Intervention de Pierre-Yves Collombat

Réunion du 15 novembre 2011 à 14h30
Soirées étudiantes — Renvoi à la commission d'une proposition de loi

Photo de Pierre-Yves CollombatPierre-Yves Collombat :

Monsieur le président, monsieur le ministre, mes chers collègues, cette proposition de loi vise à apporter une réponse à un problème bien réel : celui de l’usage de l’alcool comme une drogue par de jeunes adultes, voire de très jeunes adolescents.

À mon sens, le problème est peut-être plus important, quantitativement, que ce qui a été dit. Par exemple, dans ma commune de 2 500 habitants, nous rencontrons de manière récurrente des difficultés avec de petits groupes de jeunes adultes ou d’adolescents se réunissant pour « se défoncer ».

Dans cette perspective, l’ivresse n’est plus une conséquence, d’abord agréable, puis désagréable et, à terme, calamiteuse, de la consommation d’alcool ; elle est le but visé. D’ailleurs, plus que d’ivresse, il faudrait parler de coma éthylique, ce qui est encore autre chose.

Voilà une quarantaine d’années, pour distinguer l’usage solitaire de la drogue de l’usage festif de l’alcool, Claude Olievenstein, le créateur du centre Marmottan, spécialisé dans le traitement des addictions à la drogue, déclarait n’avoir jamais rencontré de drogué qui lève sa seringue à la santé de quelqu’un. §La situation a bien changé : l’objectif est désormais de « se défoncer » – c’est le mot – en un minimum de temps.

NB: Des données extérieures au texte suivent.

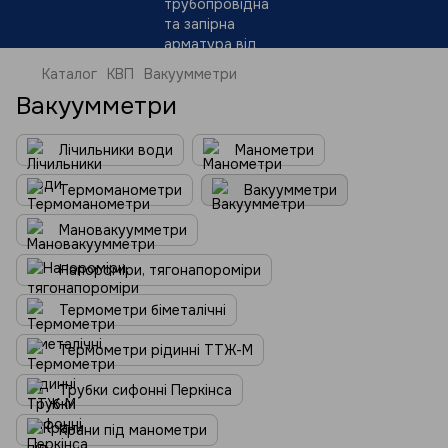
Каталог
КВП
Вакуумметри
Вакуумметри
Лічильники води
Манометри
Термоманометри
Вакуумметри
Мановакуумметри
Напороміри, тягонапороміри
Термометри біметалічні
Термометри рідинні ТТЖ-М
Трубки сифонні Перкінса
Крани під манометри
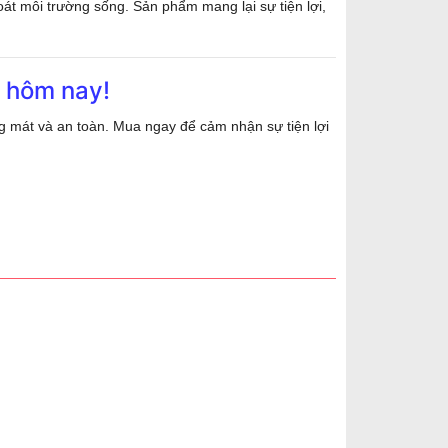
át môi trường sống. Sản phẩm mang lại sự tiện lợi,
 hôm nay!
g mát và an toàn. Mua ngay để cảm nhận sự tiện lợi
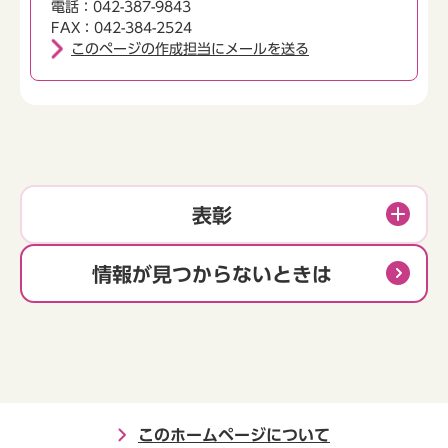
電話：042-387-9843
FAX：042-384-2524
このページの作成担当にメールを送る
表彰
情報が見つからないときは
このホームページについて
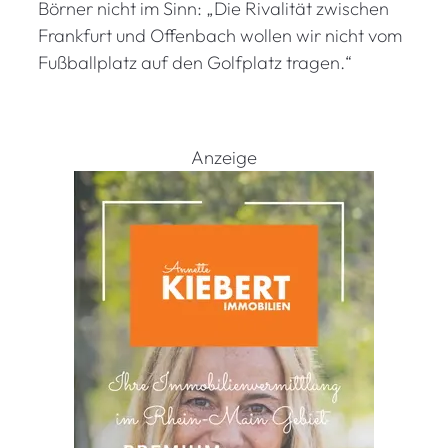
Börner nicht im Sinn: „Die Rivalität zwischen
Frankfurt und Offenbach wollen wir nicht vom
Fußballplatz auf den Golfplatz tragen.“
Anzeige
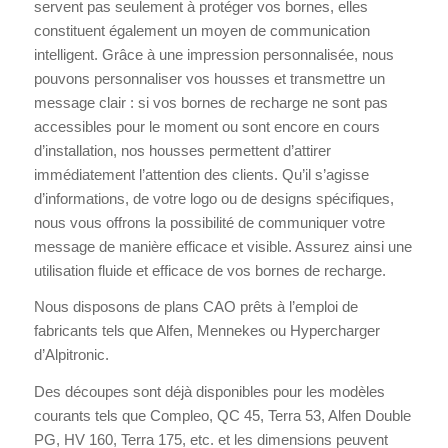
servent pas seulement à protéger vos bornes, elles
constituent également un moyen de communication
intelligent. Grâce à une impression personnalisée, nous
pouvons personnaliser vos housses et transmettre un
message clair : si vos bornes de recharge ne sont pas
accessibles pour le moment ou sont encore en cours
d’installation, nos housses permettent d’attirer
immédiatement l’attention des clients. Qu’il s’agisse
d’informations, de votre logo ou de designs spécifiques,
nous vous offrons la possibilité de communiquer votre
message de manière efficace et visible. Assurez ainsi une
utilisation fluide et efficace de vos bornes de recharge.
Nous disposons de plans CAO prêts à l’emploi de
fabricants tels que Alfen, Mennekes ou Hypercharger
d’Alpitronic.
Des découpes sont déjà disponibles pour les modèles
courants tels que Compleo, QC 45, Terra 53, Alfen Double
PG, HV 160, Terra 175, etc. et les dimensions peuvent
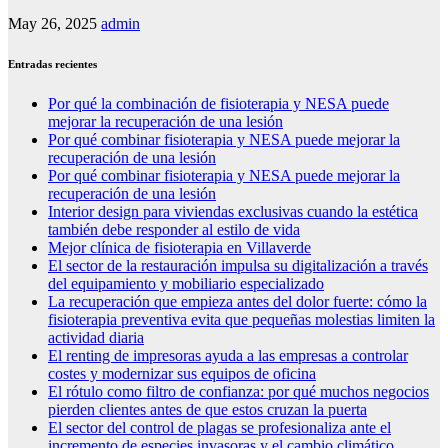
May 26, 2025
admin
Entradas recientes
Por qué la combinación de fisioterapia y NESA puede
mejorar la recuperación de una lesión
Por qué combinar fisioterapia y NESA puede mejorar la
recuperación de una lesión
Por qué combinar fisioterapia y NESA puede mejorar la
recuperación de una lesión
Interior design para viviendas exclusivas cuando la estética
también debe responder al estilo de vida
Mejor clínica de fisioterapia en Villaverde
El sector de la restauración impulsa su digitalización a través
del equipamiento y mobiliario especializado
La recuperación que empieza antes del dolor fuerte: cómo la
fisioterapia preventiva evita que pequeñas molestias limiten la
actividad diaria
El renting de impresoras ayuda a las empresas a controlar
costes y modernizar sus equipos de oficina
El rótulo como filtro de confianza: por qué muchos negocios
pierden clientes antes de que estos cruzan la puerta
El sector del control de plagas se profesionaliza ante el
incremento de especies invasoras y el cambio climático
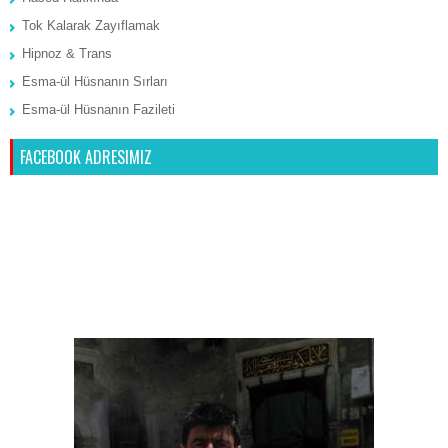
Tok Kalarak Zayıflamak
Hipnoz & Trans
Esma-ül Hüsnanın Sırları
Esma-ül Hüsnanın Fazileti
FACEBOOK ADRESIMIZ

Le problème est donc bien réel, et tous les membres de la commission des lois ont reconnu que les auteurs de la proposition de loi avaient eu raison de l’aborder.

Cependant, la solution proposée, à savoir élaborer une loi, est-elle la bonne ? Probablement pas, d’autant que, comme l’ont d’ailleurs rappelé M. Vial et M. le rapporteur, l’arsenal législatif existant est largement suffisant.

En l’état, si les dispositions du texte pourraient constituer une réponse dans certains cas, leur portée resterait limitée. Pis, elles pourraient même se révéler contre-productives, en laissant croire, à tort, que le problème serait désormais réglé.

En effet, le texte vise seulement les rassemblements festifs d’étudiants ou de jeunes adultes en situation d’apprentissage, alors que le problème est beaucoup plus large, comme je l’ai indiqué.

En outre, les rassemblements ne sont pas seuls en cause : la consommation excessive d’alcool peut être le fait de petits groupes, voire d’individus isolés.

Enfin, les rassemblements ont de moins en moins souvent des organisateurs identifiés. Ceux que l’on pourra repérer par le biais des réseaux sociaux ne sont pas forcément les premiers responsables de la tenue du rassemblement.

Certes, le recours à la procédure déclaratoire a pu donner des résultats s’agissant d’énormes manifestations exigeant l’installation d’un matériel important : je pense aux rave parties ou aux rassemblements de musique techno, auxquels la plupart des maires ont été confrontés. Cependant, le binge drinking ne nécessite pas un tel déploiement logistique : il suffit de venir avec ses bouteilles !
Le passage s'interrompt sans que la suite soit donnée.